● WHAT THE TASK ASKS: Copy all entries exactly, and wherever an entry holds a picture, leave that picture out.

● EXERCISE INPUTS:
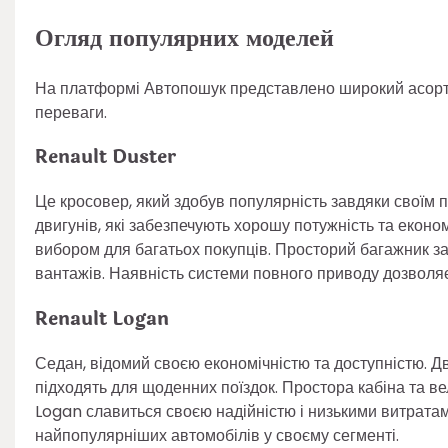
Огляд популярних моделей
На платформі Автопошук представлено широкий асортим
переваги.
Renault Duster
Це кросовер, який здобув популярність завдяки своїм п
двигунів, які забезпечують хорошу потужність та еконо
вибором для багатьох покупців. Просторий багажник з
вантажів. Наявність системи повного приводу дозволя
Renault Logan
Седан, відомий своєю економічністю та доступністю. Д
підходять для щоденних поїздок. Простора кабіна та в
Logan славиться своєю надійністю і низькими витратам
найпопулярніших автомобілів у своєму сегменті.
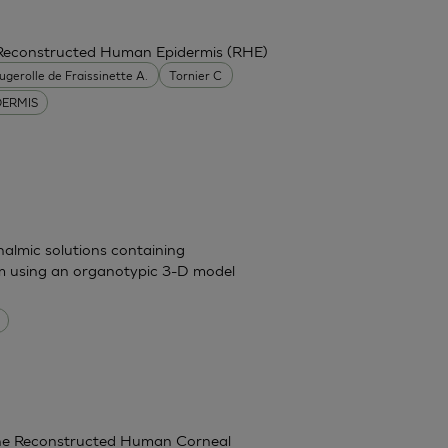
 Reconstructed Human Epidermis (RHE)
ugerolle de Fraissinette A.
Tornier C
DERMIS
halmic solutions containing
um using an organotypic 3-D model
g the Reconstructed Human Corneal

● COMPLETED EXERCISE:
Огляд популярних моделей
На платформі Автопошук представлено широкий асортим
переваги.
Renault Duster
Це кросовер, який здобув популярність завдяки своїм п
двигунів, які забезпечують хорошу потужність та еконо
вибором для багатьох покупців. Просторий багажник з
вантажів. Наявність системи повного приводу дозволя
Renault Logan
Седан, відомий своєю економічністю та доступністю. Д
підходять для щоденних поїздок. Простора кабіна та в
Logan славиться своєю надійністю і низькими витратам
найпопулярніших автомобілів у своєму сегменті.
 Reconstructed Human Epidermis (RHE)
ugerolle de Fraissinette A.
Tornier C
DERMIS
halmic solutions containing
um using an organotypic 3-D model
g the Reconstructed Human Corneal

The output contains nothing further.